**Prompt:** Where the word "Salvatore" occurs in a line of the data, return the whole line.

**Records for this exercise:**
════════════════
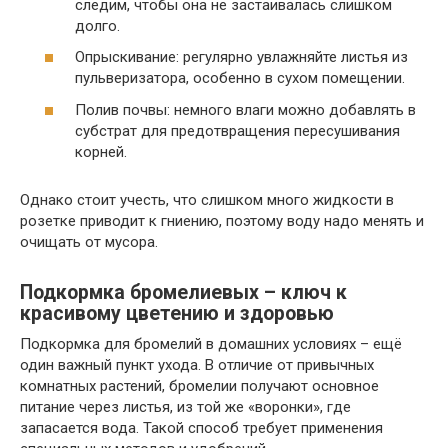
следим, чтобы она не застаивалась слишком
долго.
Опрыскивание: регулярно увлажняйте листья из
пульверизатора, особенно в сухом помещении.
Полив почвы: немного влаги можно добавлять в
субстрат для предотвращения пересушивания
корней.
Однако стоит учесть, что слишком много жидкости в
розетке приводит к гниению, поэтому воду надо менять и
очищать от мусора.
Подкормка бромелиевых – ключ к
красивому цветению и здоровью
Подкормка для бромелий в домашних условиях – ещё
один важный пункт ухода. В отличие от привычных
комнатных растений, бромелии получают основное
питание через листья, из той же «воронки», где
запасается вода. Такой способ требует применения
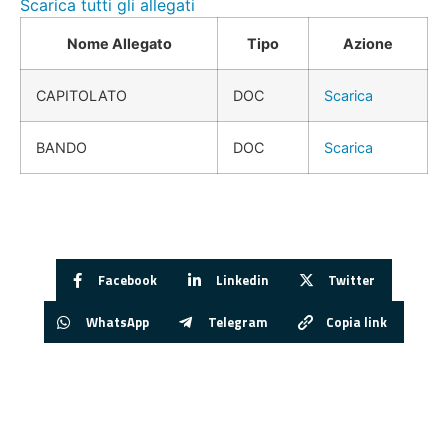
Scarica tutti gli allegati
Nome Allegato
Tipo
Azione
CAPITOLATO
DOC
Scarica
BANDO
DOC
Scarica
Facebook
Linkedin
Twitter
WhatsApp
Telegram
Copia link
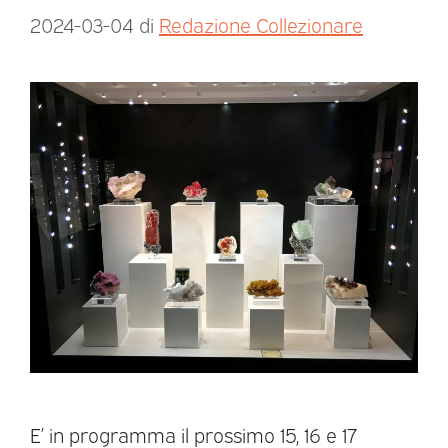
2024-03-04
di
Redazione Collezionare
E’ in programma il prossimo 15, 16 e 17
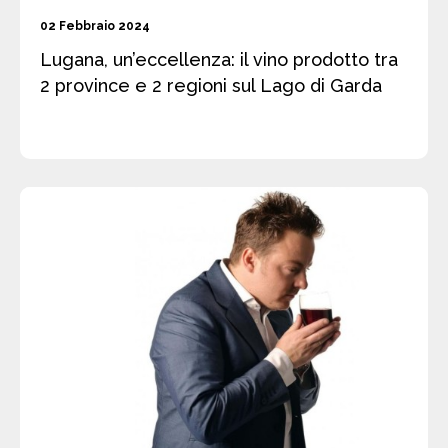
02 Febbraio 2024
Lugana, un’eccellenza: il vino prodotto tra
2 province e 2 regioni sul Lago di Garda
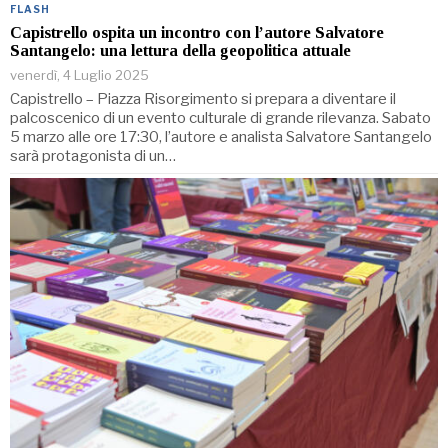
FLASH
Capistrello ospita un incontro con l’autore Salvatore
Santangelo: una lettura della geopolitica attuale
venerdì, 4 Luglio 2025
Capistrello – Piazza Risorgimento si prepara a diventare il
palcoscenico di un evento culturale di grande rilevanza. Sabato
5 marzo alle ore 17:30, l’autore e analista Salvatore Santangelo
sarà protagonista di un…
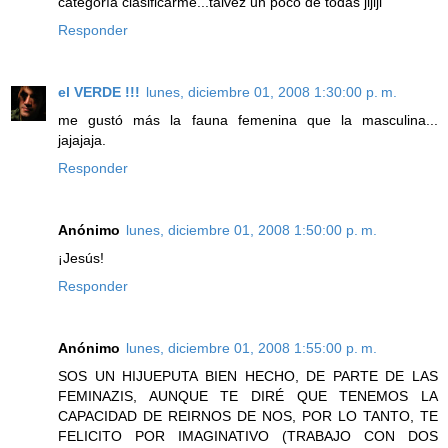
categoría clasificarme...talvez un poco de todas jijiji
Responder
el VERDE !!!
lunes, diciembre 01, 2008 1:30:00 p. m.
me gustó más la fauna femenina que la masculina...
jajajaja.
Responder
Anónimo
lunes, diciembre 01, 2008 1:50:00 p. m.
¡Jesús!
Responder
Anónimo
lunes, diciembre 01, 2008 1:55:00 p. m.
SOS UN HIJUEPUTA BIEN HECHO, DE PARTE DE LAS
FEMINAZIS, AUNQUE TE DIRÉ QUE TENEMOS LA
CAPACIDAD DE REIRNOS DE NOS, POR LO TANTO, TE
FELICITO POR IMAGINATIVO (TRABAJO CON DOS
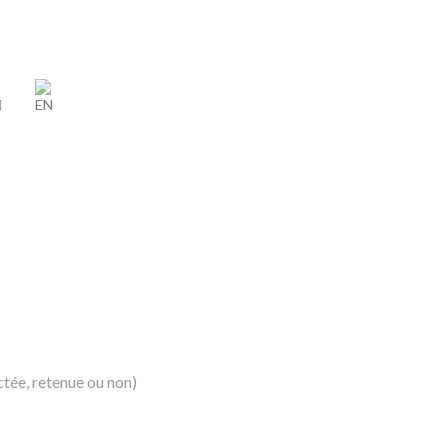
ctée, retenue ou non)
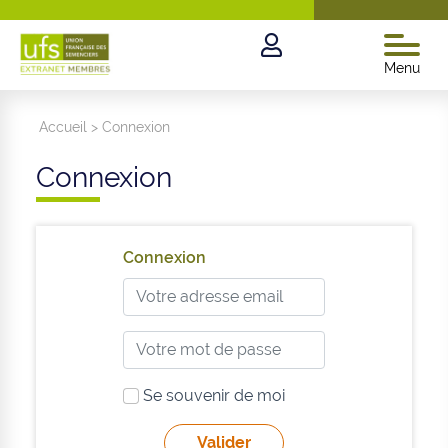
Menu
Accueil
>
Connexion
Connexion
Connexion
Se souvenir de moi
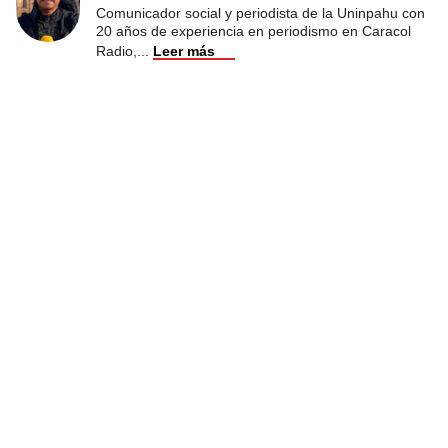
Comunicador social y periodista de la Uninpahu con
20 años de experiencia en periodismo en Caracol
Radio,
...
Leer más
════════════════
**Response to the exercise:**
Capistrello ospita un incontro con l’autore Salvatore
5 marzo alle ore 17:30, l’autore e analista Salvatore Santangelo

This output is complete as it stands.